More precisely: I work on a project in which we want to continuously
(sampling rate ranging form 30 to 400Hz) mix a fair amount of data
(several hours) of different natures (telemetry, signals, videos).

Data have to be written in real-time (or with a small delay) in order
to
keep us from losing them on potential crash.

Our first prototype is based on sqlite3, however we feel that some
limitations could rise from a long run usage: speed, one database ==
one
file, and difficulties for accessing database from several threads
(Lock
exception when reading and writing at the same time).

So, I am considering the possibility to use hdf5 as a back-end for
data
storage on disk (and numpy/pytable for internal representation).
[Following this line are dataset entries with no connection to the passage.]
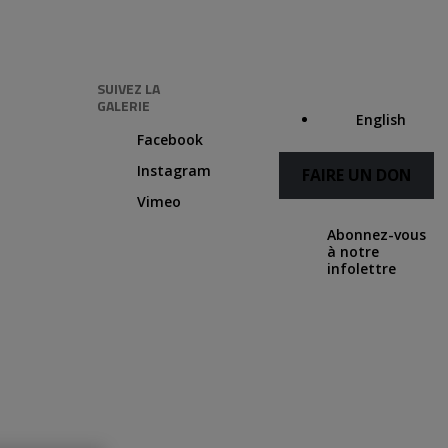
SUIVEZ LA
GALERIE
English
Facebook
Instagram
FAIRE UN DON
Vimeo
Abonnez-vous
à notre
infolettre
Suivant
Légende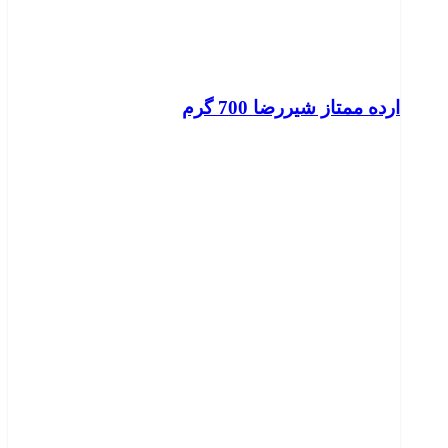
ارده ممتاز شیررضا 700 گرم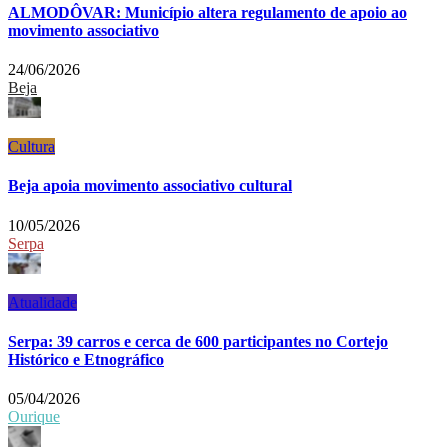
ALMODÔVAR: Município altera regulamento de apoio ao
movimento associativo
24/06/2026
Beja
Cultura
Beja apoia movimento associativo cultural
10/05/2026
Serpa
Atualidade
Serpa: 39 carros e cerca de 600 participantes no Cortejo
Histórico e Etnográfico
05/04/2026
Ourique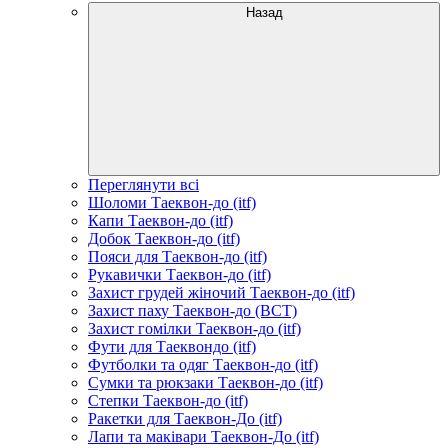
Назад
Переглянути всі
Шоломи Таеквон-до (itf)
Капи Таеквон-до (itf)
Добок Таеквон-до (itf)
Пояси для Таеквон-до (itf)
Рукавички Таеквон-до (itf)
Захист грудей жіночий Таеквон-до (itf)
Захист паху Таеквон-до (ВСТ)
Захист гомілки Таеквон-до (itf)
Фути для Таеквондо (itf)
Футболки та одяг Таеквон-до (itf)
Сумки та рюкзаки Таеквон-до (itf)
Степки Таеквон-до (itf)
Ракетки для Таеквон-До (itf)
Лапи та маківари Таеквон-До (itf)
Do
you
think it is possible to update hdf5 file on at a regular interval from
such python binding ?

Thank you very much !

Cheer,
Nicolas

···

_______________________________________________
Hdf-forum is for HDF software users discussion.
Hdf-forum@hdfgroup.org
http://mail.hdfgroup.org/mailman/listinfo/hdf-forum_hdfgroup.org

Dimitris_Servis · July 16, 2012, 2:10pm

Hi Nicolas

you wouldn't have so much trouble with the frequency as much as with the
threads. There is no way you can write at that rate to an HDF5 file. I
manage my locks pretty effectively and don't get any problems there but
still under high frequency access, HDF5 collapses at some point. If your
sources are separate processes, use one thread per process to write into
separate files and merge periodically.

HTH

-- dimitris

···

2012/7/13 Nicolas <nblouveton@gmail.com>

Dear list,

I would like to know if hdf5 is suitable for real-time data logging or not
?

More precisely: I work on a project in which we want to continuously
(sampling rate ranging form 30 to 400Hz) mix a fair amount of data (several
hours) of different natures (telemetry, signals, videos).
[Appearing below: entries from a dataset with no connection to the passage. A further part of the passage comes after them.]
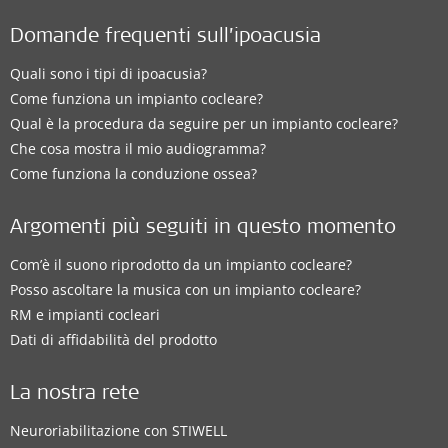
Domande frequenti sull’ipoacusia
Quali sono i tipi di ipoacusia?
Come funziona un impianto cocleare?
Qual è la procedura da seguire per un impianto cocleare?
Che cosa mostra il mio audiogramma?
Come funziona la conduzione ossea?
Argomenti più seguiti in questo momento
Com’è il suono riprodotto da un impianto cocleare?
Posso ascoltare la musica con un impianto cocleare?
RM e impianti cocleari
Dati di affidabilità del prodotto
La nostra rete
Neuroriabilitazione con STIWELL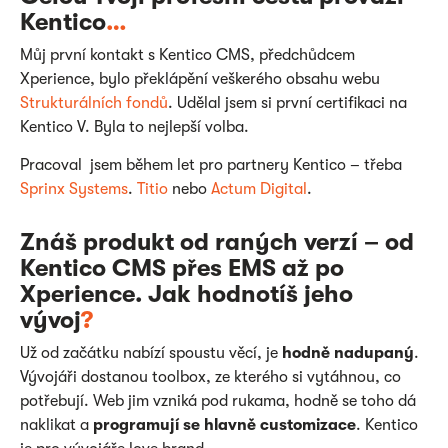
Kentico
…
Můj první kontakt s Kentico CMS, předchůdcem
Xperience, bylo překlápění veškerého obsahu webu
Strukturálních fondů
. Udělal jsem si první certifikaci na
Kentico V. Byla to nejlepší volba.
Pracoval jsem během let pro partnery Kentico – třeba
Sprinx Systems
.
Titio
nebo
Actum Digital
.
Znáš produkt od raných verzí – od
Kentico CMS přes EMS až po
Xperience. Jak hodnotíš jeho
vývoj
?
Už od začátku nabízí spoustu věcí, je
hodně nadupaný
.
Vývojáři dostanou toolbox, ze kterého si vytáhnou, co
potřebují. Web jim vzniká pod rukama, hodně se toho dá
naklikat a
programují se hlavně customizace
. Kentico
Data have to be written in real-time (or with a small delay) in order to
keep us from losing them on potential crash.

Our first prototype is based on sqlite3, however we feel that some
limitations could rise from a long run usage: speed, one database == one
file, and difficulties for accessing database from several threads (Lock
exception when reading and writing at the same time).
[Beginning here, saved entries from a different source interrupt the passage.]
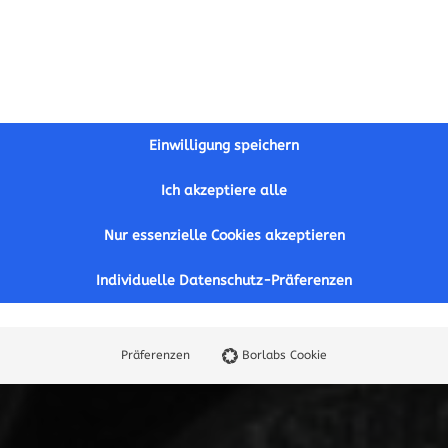
Einwilligung speichern
Ich akzeptiere alle
Nur essenzielle Cookies akzeptieren
Individuelle Datenschutz-Präferenzen
Präferenzen
Borlabs Cookie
So, I am considering the possibility to use hdf5 as a back-end for data
storage on disk (and numpy/pytable for internal representation). Do you
think it is possible to update hdf5 file on at a regular interval from such
python binding ?

Thank you very much !

Cheer,
Nicolas

______________________________**_________________
Hdf-forum is for HDF software users discussion.
Hdf-forum@hdfgroup.org
http://mail.hdfgroup.org/**mailman/listinfo/hdf-forum_**hdfgroup.org<http://mail.hdfgroup.org/mailman/listinfo/hdf-forum_hdfgroup.org>

Daniele_Nicolodi · July 16, 2012, 2:13pm

Independently on the storage format, logging to disc from a real-time thread is not a very good idea: accessing to file system storage (and to mass storage in general) has not deterministic latencies.

What is recommended to do in this cases is to have a real-time process or thread collect the data and store it in an in memory ring-buffer, from where it is collected by a non real-time process and written to disc. It is fairly trivial to implement a thread safe single reader, single writer ring-buffer (an you can find many implementations online).

Cheers,
Daniele

···

On 13/07/2012 14:31, Nicolas wrote:

I would like to know if hdf5 is suitable for real-time data logging or
not ?

So, I am considering the possibility to use hdf5 as a back-end for data
storage on disk (and numpy/pytable for internal representation). Do you
think it is possible to update hdf5 file on at a regular interval from
such python binding ?

Quincey_Koziol · July 16, 2012, 7:47pm

With this sort of mechanism, HDF5 would be well-suited to Nicolas' application. We know of users in the financial field who use HDF5 for high-throughput real-time data recording.

Quincey

···

On Jul 16, 2012, at 9:13 AM, Daniele Nicolodi wrote:

On 13/07/2012 14:31, Nicolas wrote:

I would like to know if hdf5 is suitable for real-time data logging or
not ?

So, I am considering the possibility to use hdf5 as a back-end for data
storage on disk (and numpy/pytable for internal representation). Do you
think it is possible to update hdf5 file on at a regular interval from
such python binding ?

Independently on the storage format, logging to disc from a real-time thread is not a very good idea: accessing to file system storage (and to mass storage in general) has not deterministic latencies.

What is recommended to do in this cases is to have a real-time process or thread collect the data and store it in an in memory ring-buffer, from where it is collected by a non real-time process and written to disc. It is fairly trivial to implement a thread safe single reader, single writer ring-buffer (an you can find many implementations online).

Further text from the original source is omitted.